Aldo Ferrer: Speculative Attacks & Sovereign Debt, a voice of experience

Aldo Ferrer

I translated part of an Interview with the Octogenarian Dr. Aldo Ferrer (mini bio. below), November 2011 at the University of Buenos Aires an interviewer for the Argentine Times (“El Tiempo”) asked Ambassador Ferrer whether he ever might have expected to see Europe in the state that it is in today? His reply demonstrates Ferrer’s experience in the defense of his nation against the international speculative bond markets…
Ferrer’s response was very revealing:

Europe has been much worse. It has been the scene of two World Wars; both from the result of an unraveling of the now resolved Franco-German conflicts. Since the treaty of Rome the Europeans have moved forward a great deal in the area of integration, giving up fundamental social tools in the political sphere, giving up their sovereignty. To the extraordinary extent that is the important element of national currency. This changes the rules of the game causing enormous competitive strains withing the European space such as, for example, between Germany and Greece. Such asymmetries, combine with the consequences of the hegemony of financial activities, have lead to an excessive debt situation in many nations. This process brought the European nations, as happened in most industrialised nations when the crisis hit, the obligation of stepping up to rescue the speculators. This caused a huge increase in the fiscal deficit of the member states.

Now the markets feel uncomfortable. The nation states are trying to regain market confidence by the means of policy adjustment (austerity measures). This impedes their process of resolving of the sovereign debt problems as it leaves them at the mercy of speculative attacks. In confronting this situation, community policy has been to appease the markets, instead of putting them back in their box, controlling them, as they should, putting finance back in the service of production and not speculation.

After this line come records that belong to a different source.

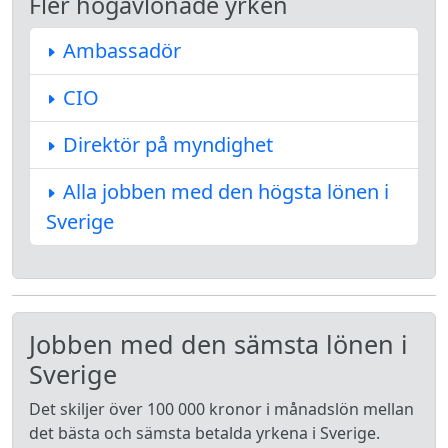
Fler högavlönade yrken
Ambassadör
CIO
Direktör på myndighet
Alla jobben med den högsta lönen i
Sverige
Jobben med den sämsta lönen i
Sverige
Det skiljer över 100 000 kronor i månadslön mellan
det bästa och sämsta betalda yrkena i Sverige.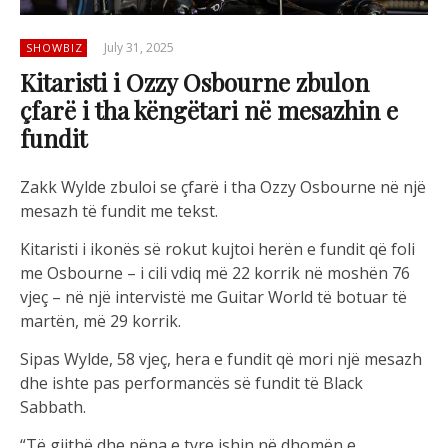
July 31, 2025
SHOWBIZ
Kitaristi i Ozzy Osbourne zbulon
çfarë i tha këngëtari në mesazhin e
fundit
Zakk Wylde zbuloi se çfarë i tha Ozzy Osbourne në një
mesazh të fundit me tekst.
Kitaristi i ikonës së rokut kujtoi herën e fundit që foli
me Osbourne – i cili vdiq më 22 korrik në moshën 76
vjeç – në një intervistë me Guitar World të botuar të
martën, më 29 korrik.
Sipas Wylde, 58 vjeç, hera e fundit që mori një mesazh
dhe ishte pas performancës së fundit të Black
Sabbath.
“Të gjithë dhe nëna e tyre ishin në dhomën e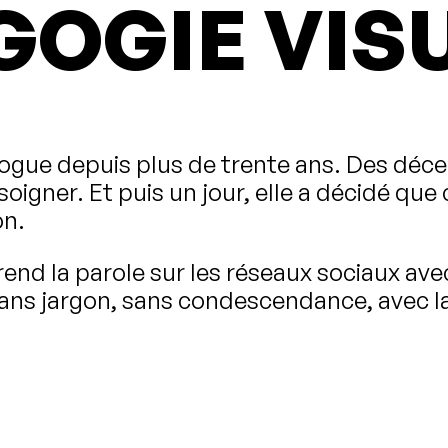
GOGIE VIS
ogue depuis plus de trente ans. Des déce
soigner. Et puis un jour, elle a décidé que 
on.
d la parole sur les réseaux sociaux avec 
ans jargon, sans condescendance, avec la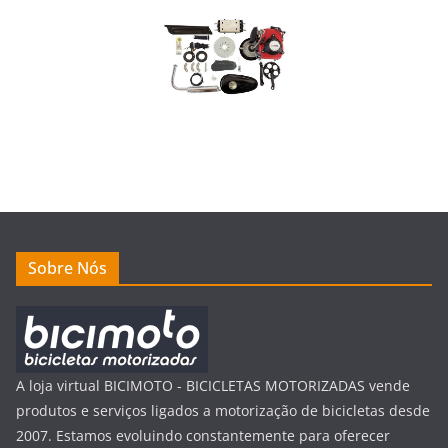
Sobre Nós
A loja virtual BICIMOTO - BICICLETAS MOTORIZADAS vende
produtos e serviços ligados a motorização de bicicletas desde
2007. Estamos evoluindo constantemente para oferecer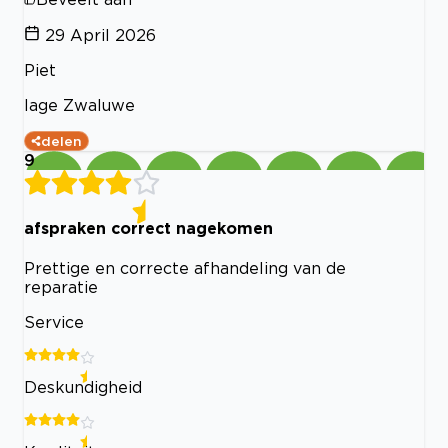
29 April 2026
Piet
lage Zwaluwe
delen
9
afspraken correct nagekomen
Prettige en correcte afhandeling van de
reparatie
Service
Deskundigheid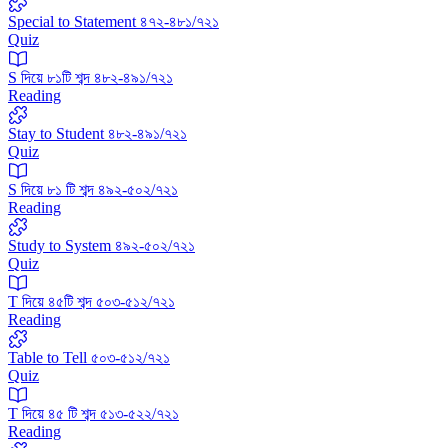
Special to Statement ৪৭২-৪৮১/৭২১
Quiz
S দিয়ে ৮১টি শব্দ ৪৮২-৪৯১/৭২১
Reading
Stay to Student ৪৮২-৪৯১/৭২১
Quiz
S দিয়ে ৮১ টি শব্দ ৪৯২-৫০২/৭২১
Reading
Study to System ৪৯২-৫০২/৭২১
Quiz
T দিয়ে ৪৫টি শব্দ ৫০৩-৫১২/৭২১
Reading
Table to Tell ৫০৩-৫১২/৭২১
Quiz
T দিয়ে ৪৫ টি শব্দ ৫১৩-৫২২/৭২১
Reading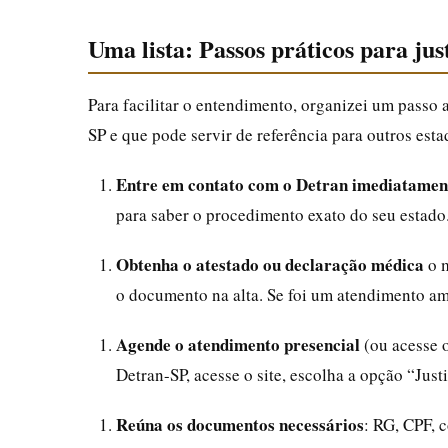
Uma lista: Passos práticos para ju
Para facilitar o entendimento, organizei um passo 
SP e que pode servir de referência para outros esta
Entre em contato com o Detran imediatamen
para saber o procedimento exato do seu estado
Obtenha o atestado ou declaração médica
o m
o documento na alta. Se foi um atendimento am
Agende o atendimento presencial
(ou acesse o
Detran-SP, acesse o site, escolha a opção “Just
Reúna os documentos necessários
: RG, CPF, 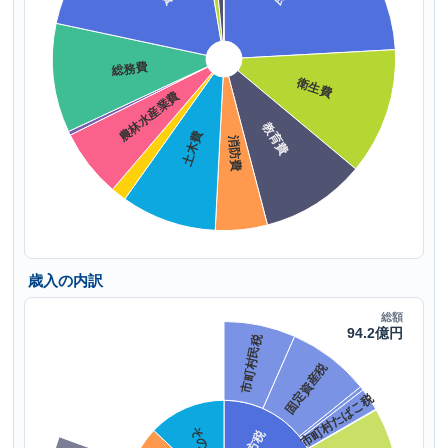
歳入の内訳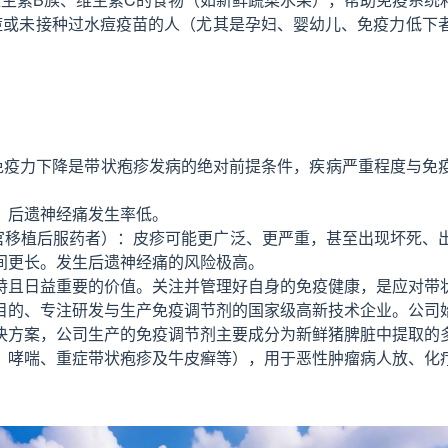
痘或未接种过水痘疫苗的人（尤其是孕妇、婴幼儿、免疫力低下
，免疫力下降是带状疱疹发病的绝对前提条件，疾病严重程度与免
，后遗神经痛发生率低。
器官移植后服药者）：皮疹可能更广泛、更严重，甚至出现坏死、
间更长。发生后遗神经痛的风险极高。
特且日益重要的价值。关注并管理好自身的免疫健康，是应对带
目的、专注研发与生产免疫调节剂的国家级高新技术企业。公司
决方案，公司生产的免疫调节剂主要成分为新鲜猪脾脏中提取的
、哮喘、重症带状疱疹及牛皮癣等），用于恶性肿瘤病人放、化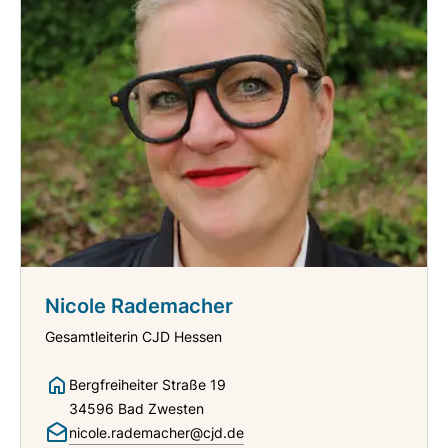
Nicole Rademacher
Gesamtleiterin CJD Hessen
Bergfreiheiter Straße 19
34596 Bad Zwesten
nicole.rademacher@cjd.de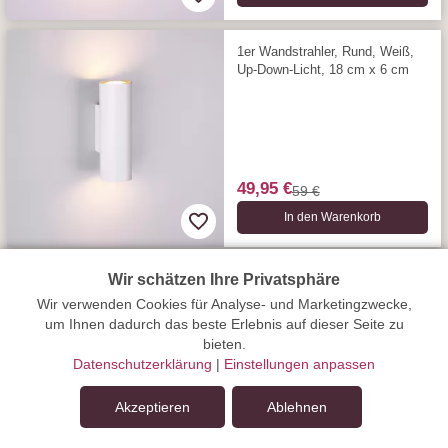
1er Wandstrahler, Rund, Weiß,
Up-Down-Licht, 18 cm x 6 cm
49,95 €
59 €
In den Warenkorb
Deckenstrahler, Quadratisch, 4
Wir schätzen Ihre Privatsphäre
verstellbare Spots, 24 cm x 24
Wir verwenden Cookies für Analyse- und Marketingzwecke,
cm
um Ihnen dadurch das beste Erlebnis auf dieser Seite zu
bieten.
Datenschutzerklärung
|
Einstellungen anpassen
Akzeptieren
Ablehnen
99,95 €
In den Warenkorb
129 €
In den Warenkorb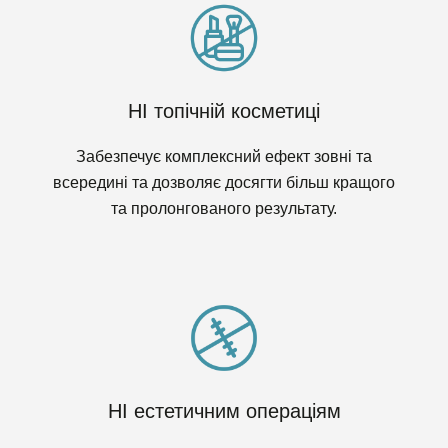
НІ топічній косметиці
Забезпечує комплексний ефект зовні та
всередині та дозволяє досягти більш кращого
та пролонгованого результату.
НІ естетичним операціям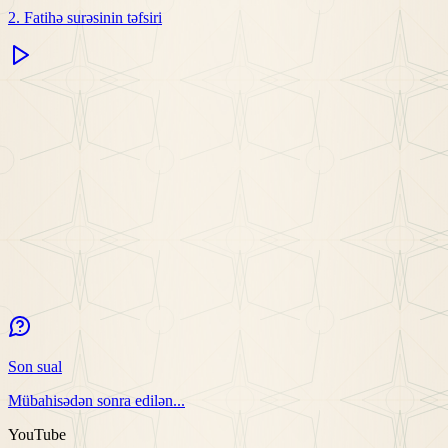
2. Fatihə surəsinin təfsiri
Son sual
Mübahisədən sonra edilən...
YouTube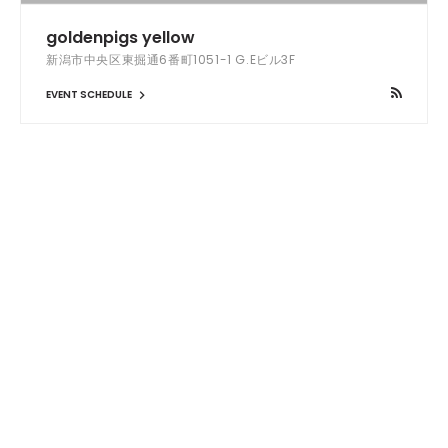
goldenpigs yellow
新潟市中央区東掘通6番町1051-1 G.Eビル3F
EVENT SCHEDULE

[1] Mini biography: Aldo Ferrer is a distinguished Argentine economist. Former Argentine Minister for Economics, Dr. Ferrer is director of the Program for Economic Regional Integration in the University of Buenos Aires. He is currently Argentine Ambassador to France and one of the chief negotiators on sovereign debt with the Paris Club of Global Financiers. The Author is completing Dr. Ferrer’s Masters Program on regional integration in the Department of Economics of the University of Buenos Aires.